In a general SGML system, there are three basic approaches:

1. Define your own application-specific addressing syntax and semantics and
use it, hoping tools will support it or providing your own support (because
the scope of use is totally within your control).

2. Use Formal System Identifiers and make the query part of an entity's
system ID.

3. Use query addressing and make the query part of a direct or indirect
address  (that does not use a declared entity).

The only difference between these three approaches is that two and three
are done within the framework of standardized definitional mechanisms
defined by ISO/IEC 10744:1997 while one is not.  In all three cases you
still have to implement support for the query and provide the necessary
integration with the tools you're using (browser to repository, editor to
repository, etc.).

The Formal System Identifier Definition Requirements (FSIDR) facility of
ISO/IEC 10744:1997 (Annex A.6, reviewable at
http://www.drmacro.com/hythtml/clause-A.6.html) provides a syntax for
associating repository-specific attributes with system IDs.
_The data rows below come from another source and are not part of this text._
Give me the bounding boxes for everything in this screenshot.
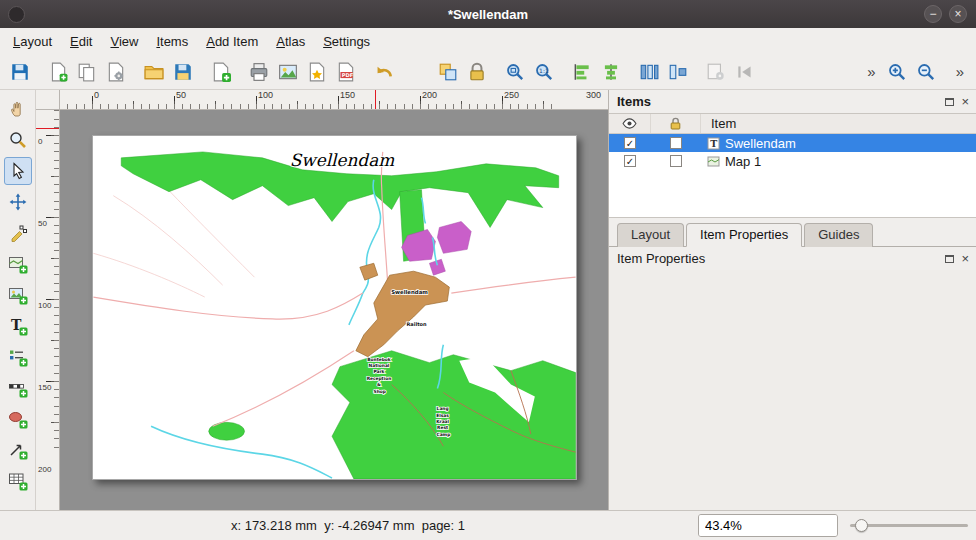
ruler-label: 200 xyxy=(422,90,437,100)
vegetation-polygon xyxy=(332,351,576,479)
add-picture-button[interactable] xyxy=(4,281,32,309)
add-map-button[interactable] xyxy=(4,250,32,278)
title-label-item[interactable]: Swellendam xyxy=(290,150,396,170)
left-ruler[interactable]: 0 50 100 150 200 xyxy=(36,110,60,510)
item-properties-panel-title: Item Properties xyxy=(617,251,705,266)
item-row-swellendam[interactable]: T Swellendam xyxy=(609,134,976,152)
new-layout-button[interactable] xyxy=(44,58,72,86)
add-shape-button[interactable] xyxy=(4,405,32,433)
item-row-map1[interactable]: Map 1 xyxy=(609,152,976,170)
move-item-content-tool-button[interactable] xyxy=(4,188,32,216)
close-button[interactable]: × xyxy=(949,5,967,23)
add-label-icon: T xyxy=(8,316,28,336)
tab-layout[interactable]: Layout xyxy=(617,223,684,247)
vegetation-polygon xyxy=(209,422,245,440)
item-label: Swellendam xyxy=(725,136,796,151)
visibility-checkbox[interactable] xyxy=(624,137,636,149)
atlas-settings-icon xyxy=(706,62,726,82)
zoom-full-button[interactable] xyxy=(501,58,529,86)
minimize-button[interactable]: − xyxy=(924,5,942,23)
edit-nodes-item-tool-button[interactable] xyxy=(4,219,32,247)
export-image-icon xyxy=(278,62,298,82)
atlas-first-icon xyxy=(735,62,755,82)
align-center-button[interactable] xyxy=(597,58,625,86)
add-items-from-template-button[interactable] xyxy=(140,58,168,86)
distribute-left-button[interactable] xyxy=(635,58,663,86)
menu-edit[interactable]: Edit xyxy=(61,30,101,53)
zoom-to-100-button[interactable]: 1:1 xyxy=(530,58,558,86)
distribute-icon xyxy=(639,62,659,82)
window-title: *Swellendam xyxy=(0,7,976,22)
add-scalebar-button[interactable] xyxy=(4,374,32,402)
export-as-pdf-button[interactable]: PDF xyxy=(332,58,360,86)
resize-narrowest-button[interactable] xyxy=(664,58,692,86)
top-ruler[interactable]: 0 50 100 150 200 250 300 xyxy=(60,90,608,110)
add-legend-button[interactable] xyxy=(4,343,32,371)
toolbar-overflow-button[interactable]: » xyxy=(861,63,881,80)
print-button[interactable] xyxy=(245,58,273,86)
toolbar-overflow-2-button[interactable]: » xyxy=(950,63,970,80)
zoom-out-button[interactable] xyxy=(912,58,940,86)
pan-tool-button[interactable] xyxy=(4,95,32,123)
menu-layout[interactable]: Layout xyxy=(4,30,61,53)
float-panel-icon[interactable] xyxy=(945,255,954,263)
add-label-button[interactable]: T xyxy=(4,312,32,340)
menu-settings[interactable]: Settings xyxy=(314,30,379,53)
window-menu-icon[interactable] xyxy=(8,6,25,23)
ruler-label: 250 xyxy=(504,90,519,100)
layout-page[interactable]: Swellendam Railton Bontebok National Par… xyxy=(92,135,577,480)
select-move-item-tool-button[interactable] xyxy=(4,157,32,185)
export-as-svg-button[interactable] xyxy=(303,58,331,86)
ruler-label: 0 xyxy=(38,137,42,146)
close-panel-icon[interactable]: × xyxy=(961,252,969,265)
menu-items[interactable]: Items xyxy=(147,30,197,53)
zoom-slider-handle[interactable] xyxy=(855,519,868,532)
export-as-image-button[interactable] xyxy=(274,58,302,86)
zoom-level-input[interactable] xyxy=(699,515,838,536)
close-panel-icon[interactable]: × xyxy=(961,95,969,108)
visibility-checkbox[interactable] xyxy=(624,155,636,167)
add-scalebar-icon xyxy=(8,378,28,398)
add-pages-button[interactable] xyxy=(207,58,235,86)
save-project-button[interactable] xyxy=(6,58,34,86)
map-item-icon xyxy=(707,155,720,168)
cursor-coordinates: x: 173.218 mm y: -4.26947 mm page: 1 xyxy=(0,518,696,533)
items-table-header: Item xyxy=(609,114,976,134)
layout-manager-button[interactable] xyxy=(102,58,130,86)
layout-manager-icon xyxy=(106,62,126,82)
canvas-viewport[interactable]: Swellendam Railton Bontebok National Par… xyxy=(60,110,608,510)
add-table-button[interactable] xyxy=(4,467,32,495)
ruler-label: 150 xyxy=(38,383,51,392)
align-left-button[interactable] xyxy=(568,58,596,86)
menu-add-item[interactable]: Add Item xyxy=(197,30,267,53)
tab-item-properties[interactable]: Item Properties xyxy=(686,223,802,247)
zoom-in-button[interactable] xyxy=(883,58,911,86)
group-items-button[interactable] xyxy=(434,58,462,86)
resize-icon xyxy=(668,62,688,82)
duplicate-layout-button[interactable] xyxy=(73,58,101,86)
map-item[interactable]: Swellendam Railton Bontebok National Par… xyxy=(93,136,576,479)
float-panel-icon[interactable] xyxy=(945,98,954,106)
save-as-template-button[interactable] xyxy=(169,58,197,86)
undo-button[interactable] xyxy=(370,58,398,86)
menu-atlas[interactable]: Atlas xyxy=(267,30,314,53)
lock-items-button[interactable] xyxy=(463,58,491,86)
status-bar: x: 173.218 mm y: -4.26947 mm page: 1 xyxy=(0,510,976,540)
edit-nodes-icon xyxy=(8,223,28,243)
add-arrow-button[interactable] xyxy=(4,436,32,464)
svg-text:PDF: PDF xyxy=(342,71,354,77)
menu-view[interactable]: View xyxy=(101,30,147,53)
atlas-settings-button[interactable] xyxy=(702,58,730,86)
zoom-tool-button[interactable] xyxy=(4,126,32,154)
items-panel-title: Items xyxy=(617,94,651,109)
tab-guides[interactable]: Guides xyxy=(804,223,873,247)
zoom-100-icon: 1:1 xyxy=(534,62,554,82)
item-toolbar: T xyxy=(0,90,36,510)
save-icon xyxy=(10,62,30,82)
zoom-slider[interactable] xyxy=(850,514,968,537)
lock-checkbox[interactable] xyxy=(670,155,682,167)
lock-items-icon xyxy=(467,62,487,82)
atlas-first-feature-button[interactable] xyxy=(731,58,759,86)
ruler-label: 50 xyxy=(38,219,47,228)
lock-checkbox[interactable] xyxy=(670,137,682,149)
For example, say you have a repository with a "version" property for
storage objects.  You can refer to this property by declaring the
repository as a "storage manager" and providing an attribute (or
attributes) for specifying the version you want, something like this:

<!-- Use "FSISM" PI to identify the names of storage manager notations: -->
<?IS10744 FSISM MyDocManager>

<!-- Declare notation for storage manager.  Serves to provide local name
     for repository so generic system can call repository's API or 
     human observer can tell what the repository is. -->
<!NOTATION MyDocManager PUBLIC "-//ME//NOTATION FSISM My Document
Manager//EN" >

<!-- Declare attributes for passing parameters to the repository: -->
<!ATTLIST #NOTATION MyDocManager
   version -- The required version.  Syntax is "([<>][=]?)?[0-9]+(\.[0-9]+)?"
              Prefixes for version number:
              <    Anything less than specified version
              >    Anything greater than specified version
              <=   Anything less than or equal to specified version
              >=   Anything greather than or equal to specified version 
              If no prefix specified, only specified version is used.
           --
     CDATA #IMPLIED  -- Default: latest version --
>

Obviously, these declarations can be provided by the storage manager
provider and used by reference from documents--you wouldn't expect authors
to type these things themselves (or even necessarily be aware of their
presence or use).

You then invoke the storage manager by treating the notation name as an
element type name within the system ID:

<!ENTITY A-Doc SYSTEM "<MyDocManager version='>1.2'>mydoc.xml" CDATA SGML >

As the semantics of the tags within a system ID are well defined by the
FSIDR, it is probably reasonable for XML systems to treat the tag name as a
repository notation name even when the formal declarations are not present.
 If the storage manager name is well understood (e.g., "URL"), there's no
problem.  It's probably also reasonable to assume that storage manager
names are generally unique and therefore processing can be associated with
the names directly (rather than by requiring a notation declaration with a
public ID).  This is analogous to being able to map entities by entity name
within an SGML Open catalog.

A processor would provide a way to associate the storage manager notation
MyDocManager with that storage manager's API (i.e., the integrator of the
storage manager would register a DLL or DLL entry point with the notation's
public identifier).  The processor would then pass the value of the version
attribute and the data following the MyDocManager start tag to the API.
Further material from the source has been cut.